Préface
p. 11-14
Texte intégral
1L’ouvrage de Mehdi Ghouirgate s’inscrit dans le contexte d’un profond renouvellement historiographique sur l’histoire du Maghreb médiéval en général, sur celle des Almohades en particulier. L’Espagne et le Maroc ont devancé la France dans ce domaine pour des raisons qui leur sont propres. En Espagne, les liens avec le Maroc sont nombreux et anciens, et au Maroc, l’histoire médiévale est intégrée naturellement dans la construction d’une identité nationale. La publication du livre de M. Ghouirgate, tiré de sa thèse, s’insère dans un vaste programme européen intitulé Imperial Government and Authority in Medieval Western Islam (FP7-2010-StG 263361). Ce programme, auquel participent plusieurs chercheurs comme Hicham El Aallaoui (post-doc CNRS), Hassan Chahdi (doctorant CNRS) et Travis Bruce (Wichita State University), porte principalement sur la réédition scientifique, la traduction et l’étude des documents de chancellerie. M. Ghouirgate s’est intégré à ce projet à la fin de sa thèse pour la complé-mentarité de ses compétences, de son approche et des sources qu’il exploitait. C’est donc avec un grand plaisir que j’ai accepté de préfacer son livre. Non seulement sa thèse est d’un grand intérêt historique, mais sa perspective a permis d’enrichir la lecture que nous faisions des documents de chancellerie.
2En s’attachant à l’histoire du Maghreb en général et des Almohades en particulier, M. Ghouirgate met en lumière le processus d’étatisation d’une société à l’origine non ou peu étatisée. On passerait d’une société acéphale, aux structures de pouvoir plutôt horizontales à une structure plutôt verticale avec son centre de référence, le calife mu’minide. En effet, pour la première fois au Maghreb, le souverain est celui qui impose son modèle au reste de la société, en ce qui concerne les normes religieuses, légales ou juridiques, mais pas seulement.
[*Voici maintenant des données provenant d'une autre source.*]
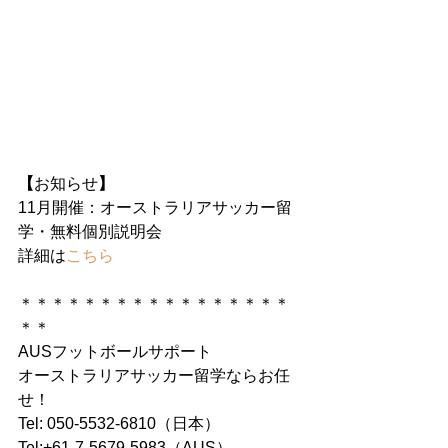
【
お知らせ
】
11月開催：オーストラリアサッカー留
学・無料個別説明会
詳細は
こちら
＊＊＊＊＊＊＊＊＊＊＊＊＊＊＊＊＊
＊＊
AUSフットボールサポート
オーストラリアサッカー留学ならお任
せ！
Tel: 050-5532-6810（日本）
Tel:+61-7-5679-5983（AUS）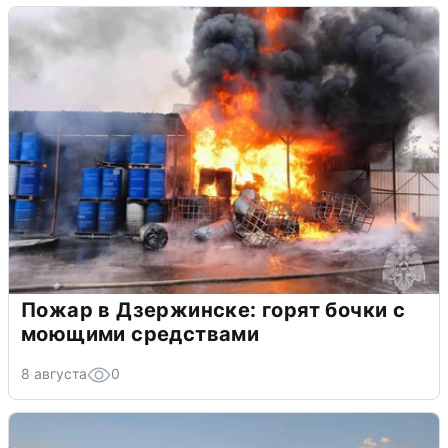
Пожар в Дзержинске: горят бочки с
моющими средствами
8 августа
0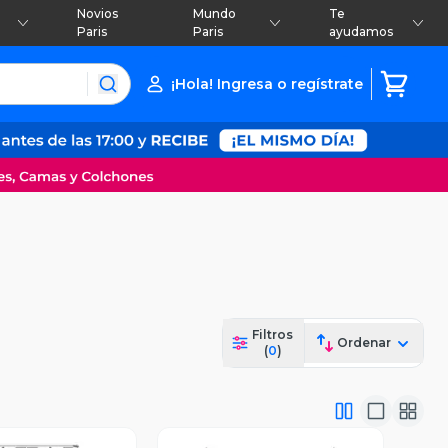
Novios
Mundo
Te
Paris
Paris
ayudamos
¡Hola! Ingresa o regístrate
Filtros
Ordenar
(
0
)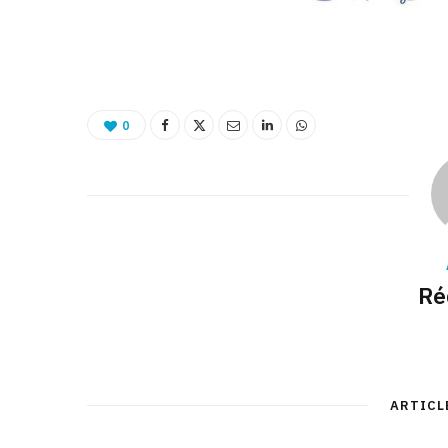
0
Ré
ARTICL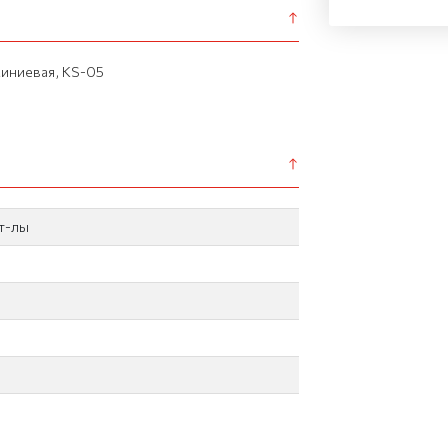
иниевая, KS-05
т-лы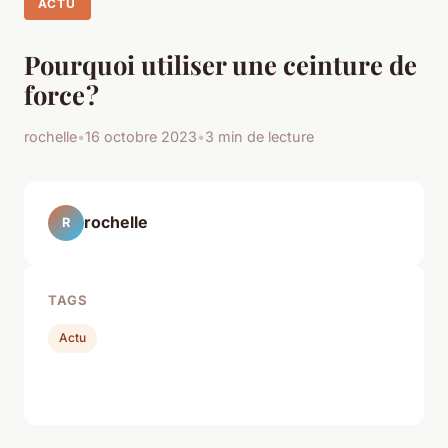
ACTU
Pourquoi utiliser une ceinture de
force ?
rochelle
•
16 octobre 2023
•
3 min de lecture
rochelle
R
TAGS
Actu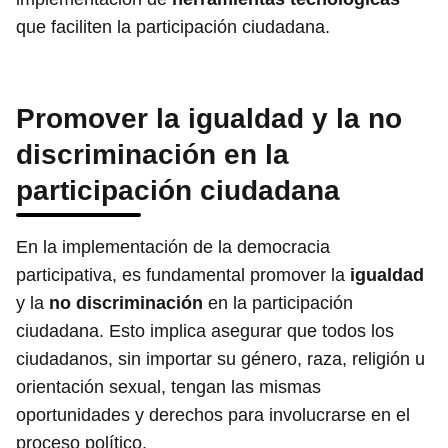
que faciliten la participación ciudadana.
Promover la igualdad y la no
discriminación en la
participación ciudadana
En la implementación de la democracia
participativa, es fundamental promover la
igualdad
y la
no discriminación
en la participación
ciudadana. Esto implica asegurar que todos los
ciudadanos, sin importar su género, raza, religión u
orientación sexual, tengan las mismas
oportunidades y derechos para involucrarse en el
proceso político.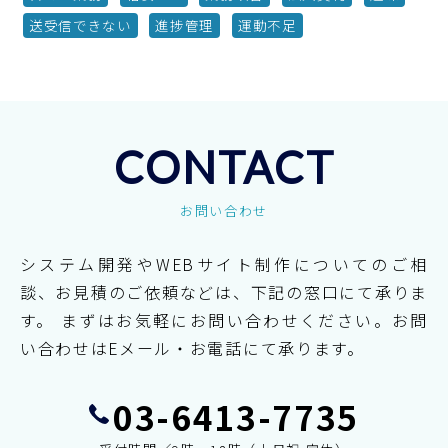
送受信できない
進捗管理
運動不足
CONTACT
お問い合わせ
システム開発やWEBサイト制作についてのご相
談、お見積のご依頼などは、下記の窓口にて承りま
す。
まずはお気軽にお問い合わせください。お問
い合わせはEメール・お電話にて承ります。
03-6413-7735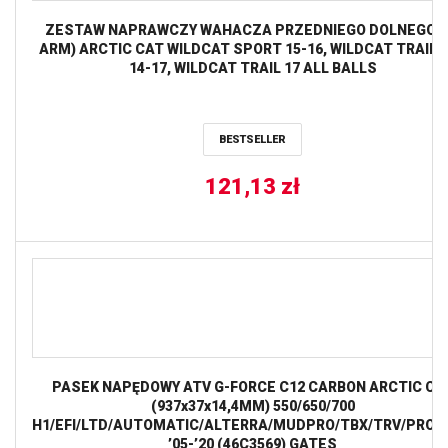
ZESTAW NAPRAWCZY WAHACZA PRZEDNIEGO DOLNEGO (
ARM) ARCTIC CAT WILDCAT SPORT 15-16, WILDCAT TRAIL /
14-17, WILDCAT TRAIL 17 ALL BALLS
BESTSELLER
121,13
zł
PASEK NAPĘDOWY ATV G-FORCE C12 CARBON ARCTIC CA
(937x37x14,4MM) 550/650/700
H1/EFI/LTD/AUTOMATIC/ALTERRA/MUDPRO/TBX/TRV/PROW
’05-’20 (46C3569) GATES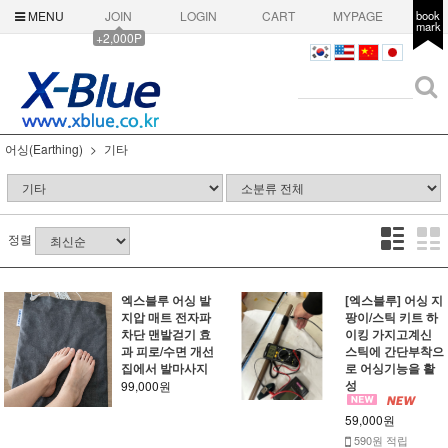
MENU
JOIN
LOGIN
CART
MYPAGE
book
mark
+2,000P
어싱(Earthing)
기타
정렬
엑스블루 어싱 발
[엑스블루] 어싱 지
지압 매트 전자파
팡이/스틱 키트 하
차단 맨발걷기 효
이킹 가지고계신
과 피로/수면 개선
스틱에 간단부착으
집에서 발마사지
로 어싱기능을 활
성
99,000원
59,000원
590원 적립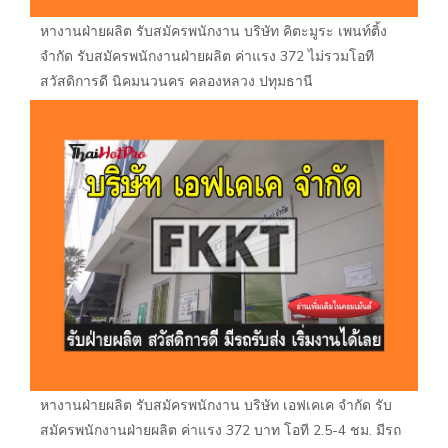
หางานฝ่ายผลิต รับสมัครพนักงาน บริษัท คิตะมูระ เพนท์ติ้ง
จำกัด รับสมัครพนักงานฝ่ายผลิต ค่าแรง 372 ไม่รวมโอที
สวัสดิการดี นิคมนวนคร คลองหลวง ปทุมธานี
หางานฝ่ายผลิต รับสมัครพนักงาน บริษัท เอฟเคเค จำกัด รับ
สมัครพนักงานฝ่ายผลิต ค่าแรง 372 บาท โอที 2.5-4 ชม. มีรถ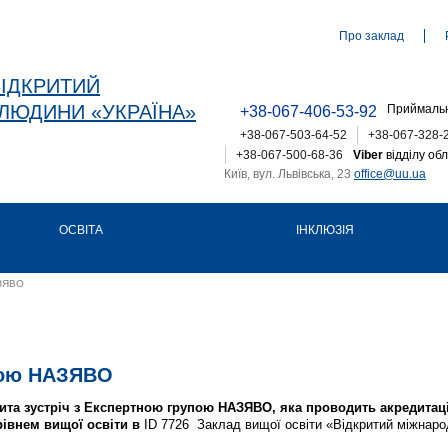
Про заклад
ВІДКРИТИЙ
ЛЮДИНИ «УКРАЇНА»
Приймальн
+38-067-406-53-92
+38-067-503-64-52
+38-067-328-
+38-067-500-68-36
Viber
відділу обл
Київ, вул. Львівська, 23
office@uu.ua
ОСВІТА
ІНКЛЮЗІЯ
ЗЯВО
упою НАЗЯВО
рита зустріч з Експертною групою НАЗЯВО, яка проводить акредитац
рівнем вищої освіти в
ID 7726 Заклад вищої освіти «Відкритий міжнаро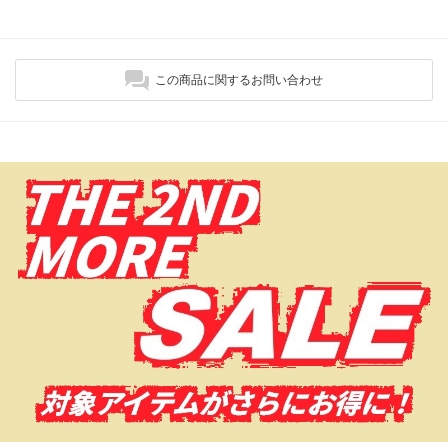
この商品に関するお問い合わせ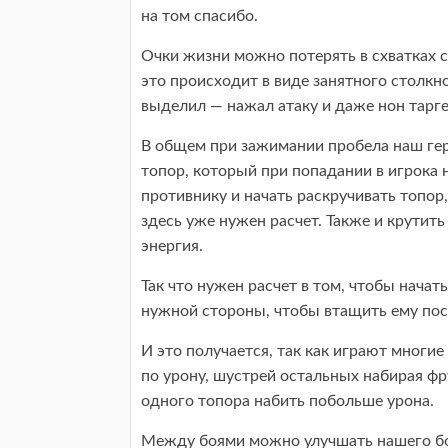
на том спасибо.
Очки жизни можно потерять в схватках с
это происходит в виде занятного столкн
выделил — нажал атаку и даже нон тарг
В общем при зажимании пробела наш гер
топор, который при попадании в игрока 
противнику и начать раскручивать топор,
здесь уже нужен расчет. Также и крутить 
энергия.
Так что нужен расчет в том, чтобы начат
нужной стороны, чтобы втащить ему пос
И это получается, так как играют многи
по урону, шустрей остальных набирая фр
одного топора набить побольше урона.
Между боями можно улучшать нашего бой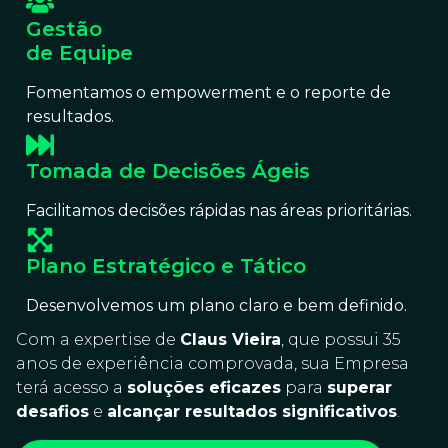
Gestão
de Equipe
Fomentamos o empowerment e o reporte de
resultados.
Tomada de Decisões Ágeis
Facilitamos decisões rápidas nas áreas prioritárias.
Plano Estratégico e Tático
Desenvolvemos um plano claro e bem definido.
Com a expertise de
Claus Vieira
, que possui 35
anos de experiência comprovada, sua Empresa
terá acesso a
soluções eficazes
para
superar
desafios
e
alcançar resultados significativos
.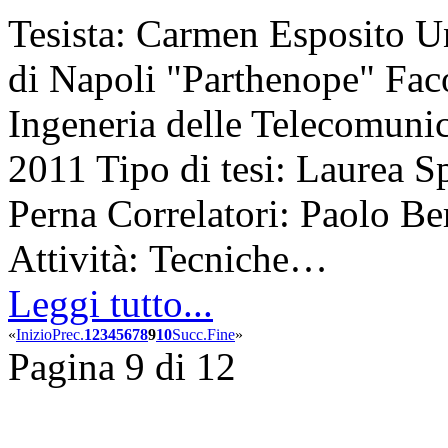
Tesista: Carmen Esposito Un
di Napoli "Parthenope" Faco
Ingeneria delle Telecomun
2011 Tipo di tesi: Laurea Sp
Perna Correlatori: Paolo Be
Attività: Tecniche…
Leggi tutto...
«
Inizio
Prec.
1
2
3
4
5
6
7
8
9
10
Succ.
Fine
»
Pagina 9 di 12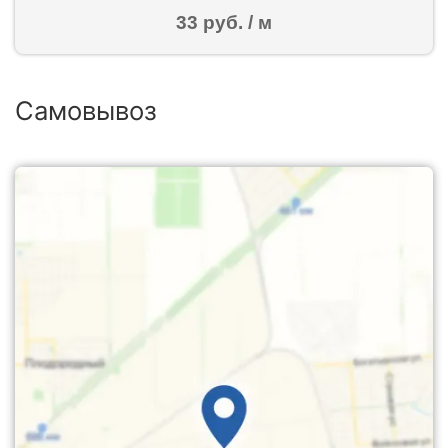
33 руб. / м
Самовывоз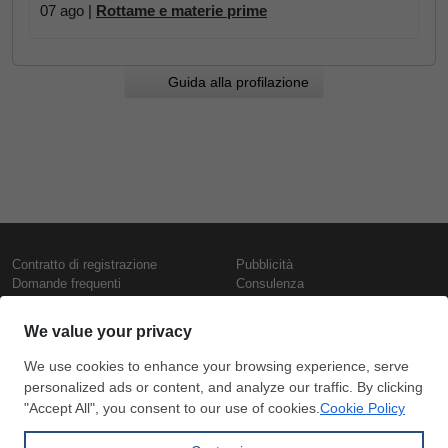
07 ago |
Rottame e materie prime
Guida alla profilazione
Contratto di registrazione
Pubblicità
Domande frequenti
Consulenza
Informativa sull'uso dei cookie
Rapporti e pubblicazioni
Presentazione
Contattaci
Termini di utilizzo
Politica di riservatezza
Prezzi e indici
Copyright © SteelOrbis Electronic
Marketplace Inc.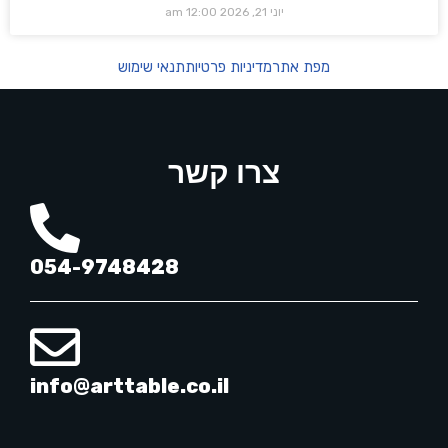
יוני 21, 2026
12:00 am
מפת אתר
מדיניות פרטיות
תנאי שימוש
צרו קשר
054-9748428
info@arttable.co.il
C’est lui qui désigne les figures sacrées à adorer, avec le culte rendu à Ibn Tūmart, « imām impeccable et Mahdī reconnu », les lieux saints à visiter (Tinmal-Iguīlīz), la direction de la prière, les modes vestimentaires ou culinaires. C’est lui aussi qui élabore un programme architectural à l’échelle de l’Empire : par exemple en ce qui concerne les portes monumentales des villes, pleinement intégrées au cérémonial aulique. Ces innovations almohades eurent un impact sur de larges segments de la société, tant en al-Andalus qu’au Maghreb. Ce faisant, M. Ghouirgate prend le contre-pied de la mythologie officielle marocaine qui insistait sur le précédent idrisside (789-985) comme acte de naissance du futur État marocain.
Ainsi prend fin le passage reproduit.